Bandersnatch Screator Embarrassed To Tell Netflix About Strange Plot Twist


Entertainment | By Julio Childress | January 13, 2019

Black Mirror is a Netflix series created by Charlie Brooker, and it's not one that will exactly fill you with fuzzy feelings. It's a brutal anthology series similar to The Twilight Zone that focuses on how technology can be a very terrifying thing. It has had four seasons thus far, including a special movie release.

Bandersnatch, the special movie that just released in December of 2017 is not just any movie. It's a choose-your-own-adventure style film that allows the user to seamlessly make decisions for the character, causing there to be multiple endings, as well as complete dead ends for users who choose the wrong choice.
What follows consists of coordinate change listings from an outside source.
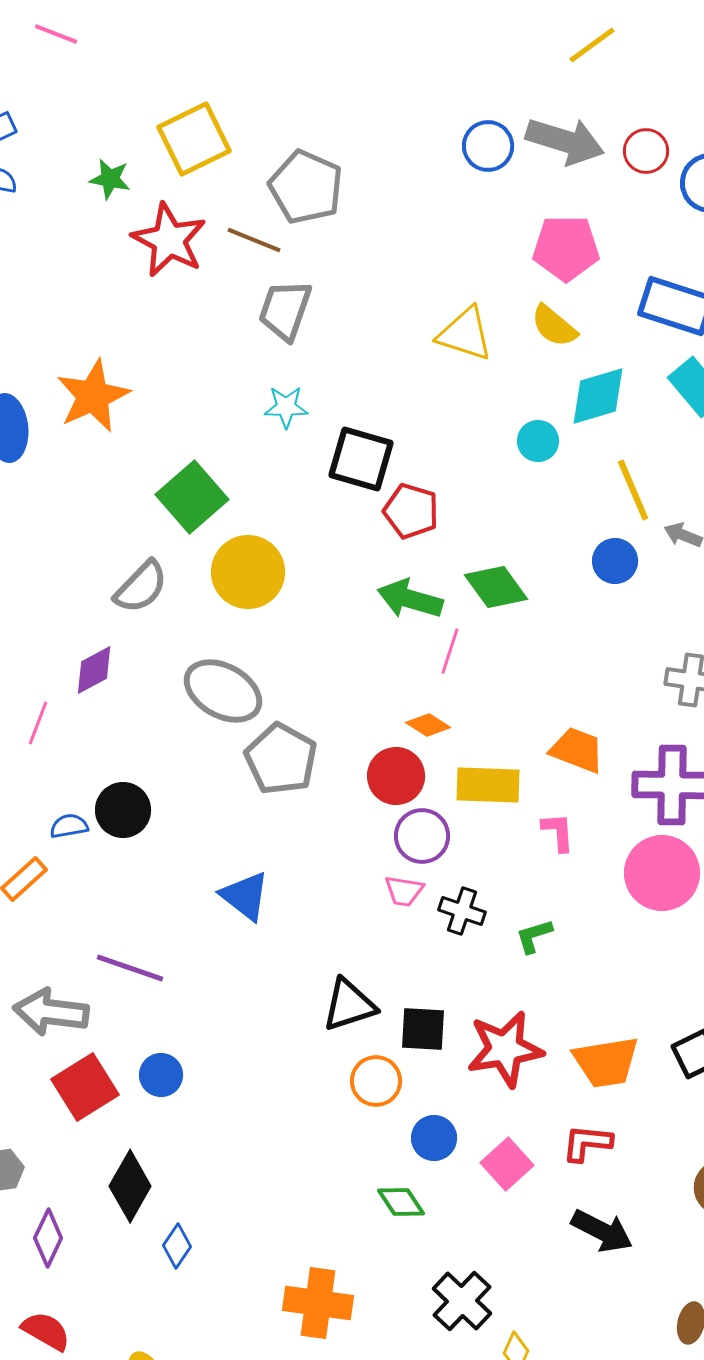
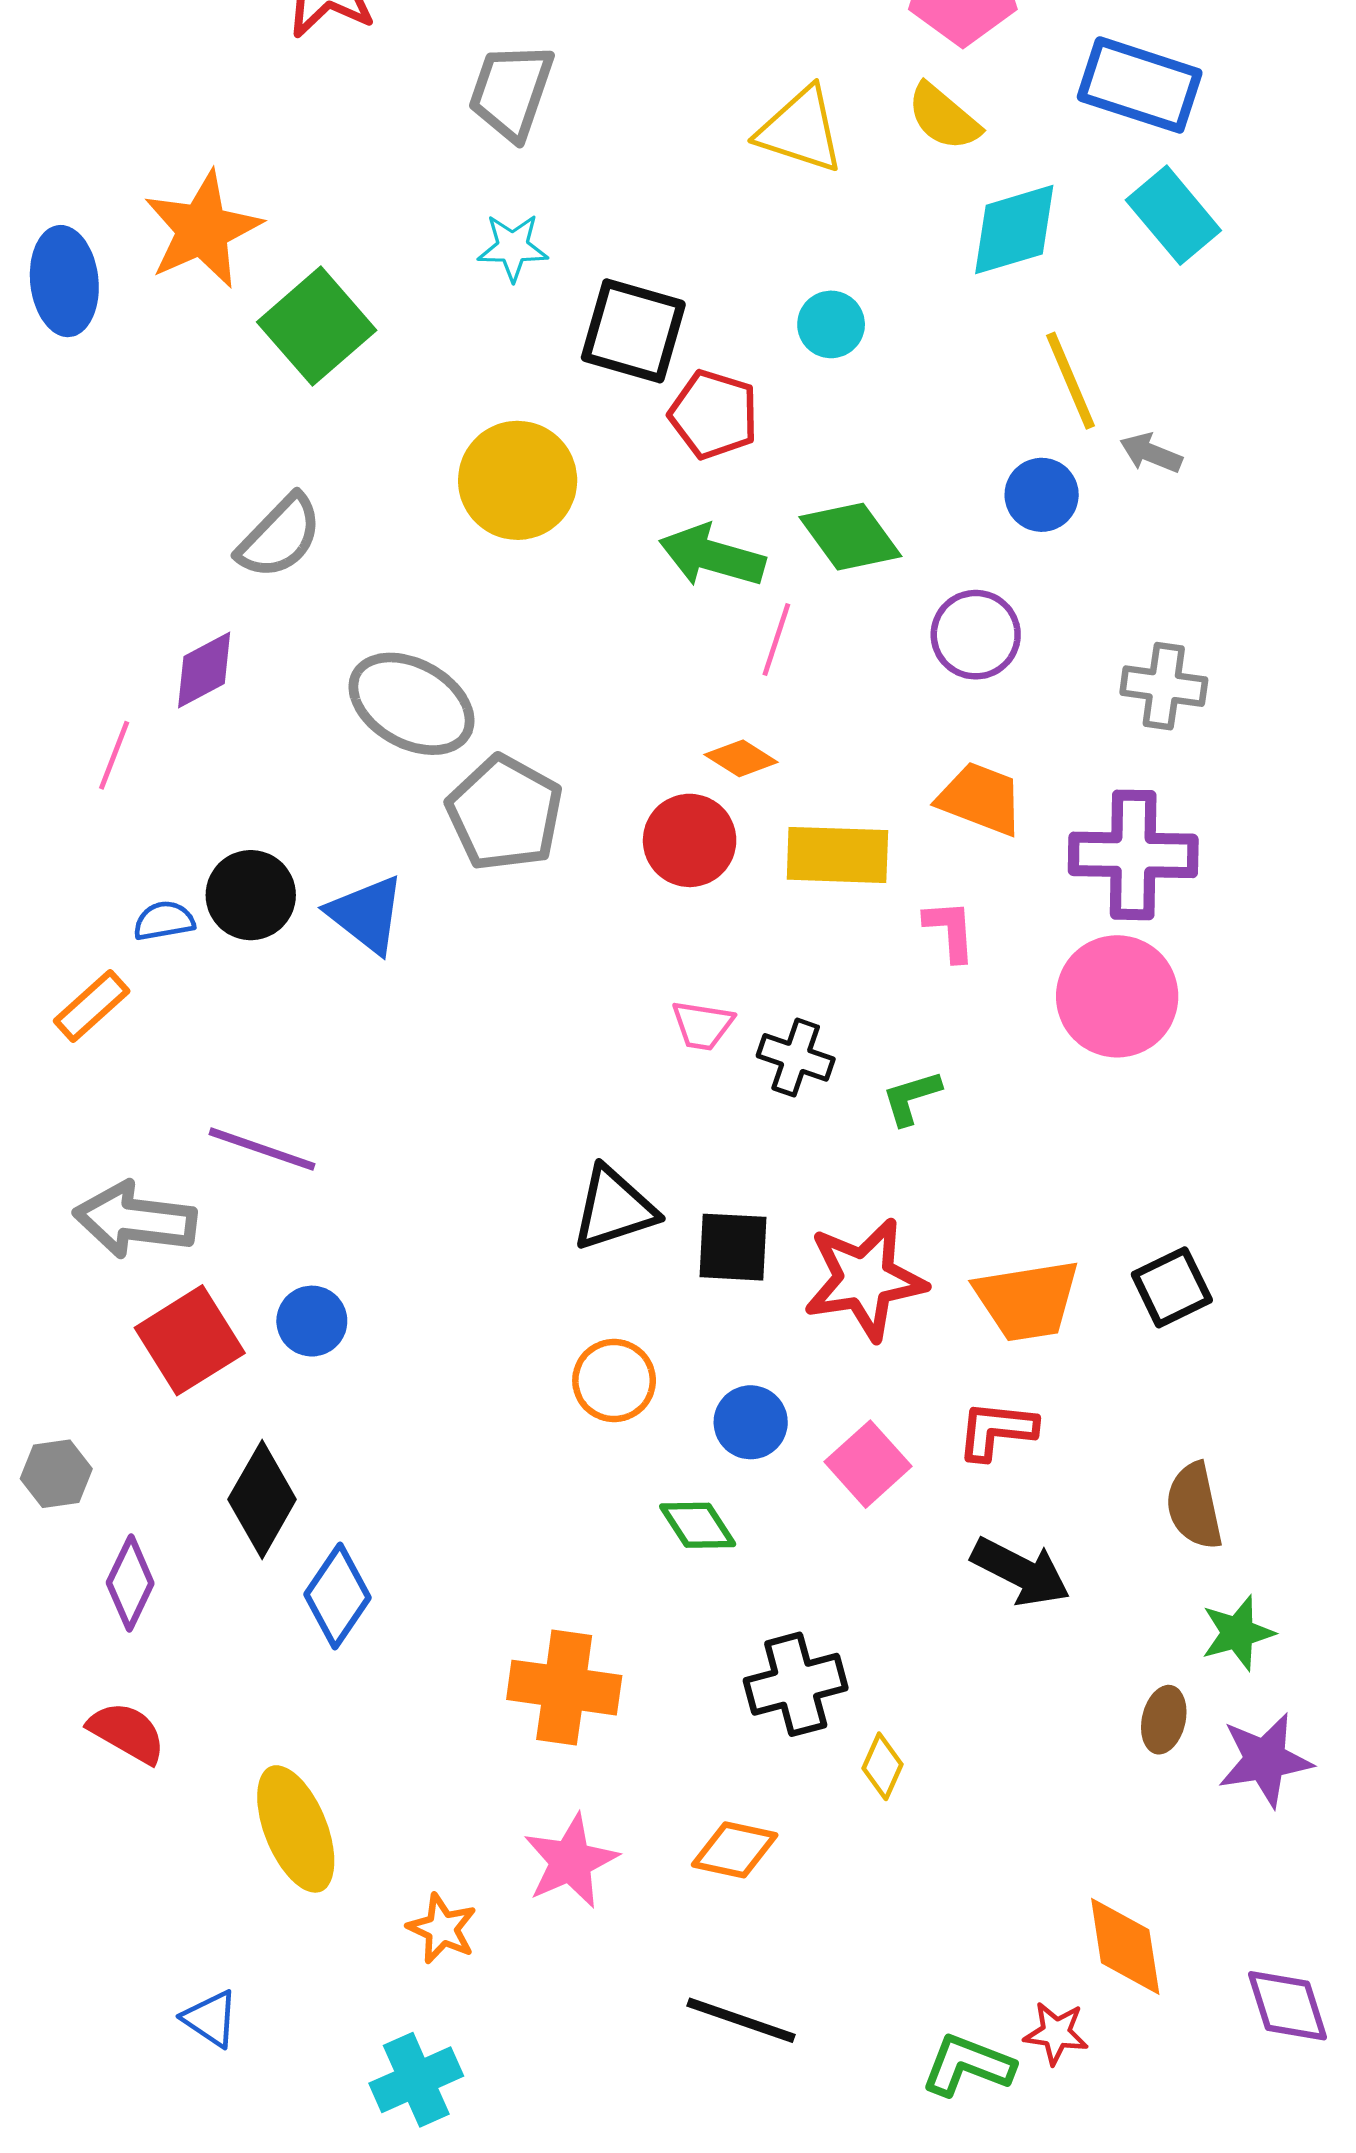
cyan circle: (538, 441) -> (831, 324), moved
green square: (192, 497) -> (317, 326), moved
yellow circle: (248, 572) -> (518, 480), moved
purple circle: (422, 836) -> (976, 635), moved
blue triangle: (245, 896) -> (366, 914), moved
orange circle: (376, 1081) -> (614, 1381), moved
blue diamond: (177, 1246) -> (338, 1596), size x1.4
black cross: (462, 1301) -> (796, 1684), turned 32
There's a lot to dissect with the movie, including how some devices can't even play it, as well as the terrifying implications of the audience's part in the movie. That all being said, expect spoilers for Bandersnatch to follow as we talk about a very specific ending that Charlie Brooker was nervous to pitch to Netflix.

Meet Bandersnatch, Netflix' first choose-your-own-adventure

Within hours of Bandersnatch being released on Netflix in December, people had already started mapping out the different choices and what types of endings they could give you. That's because there are so many different choices to make, and to really enjoy the entire film you'll need to know all of them. Hauntingly, as the viewer progresses through the movie, they become a part of the movie. That is to say, the characters in the movie become aware that you are making choices for them.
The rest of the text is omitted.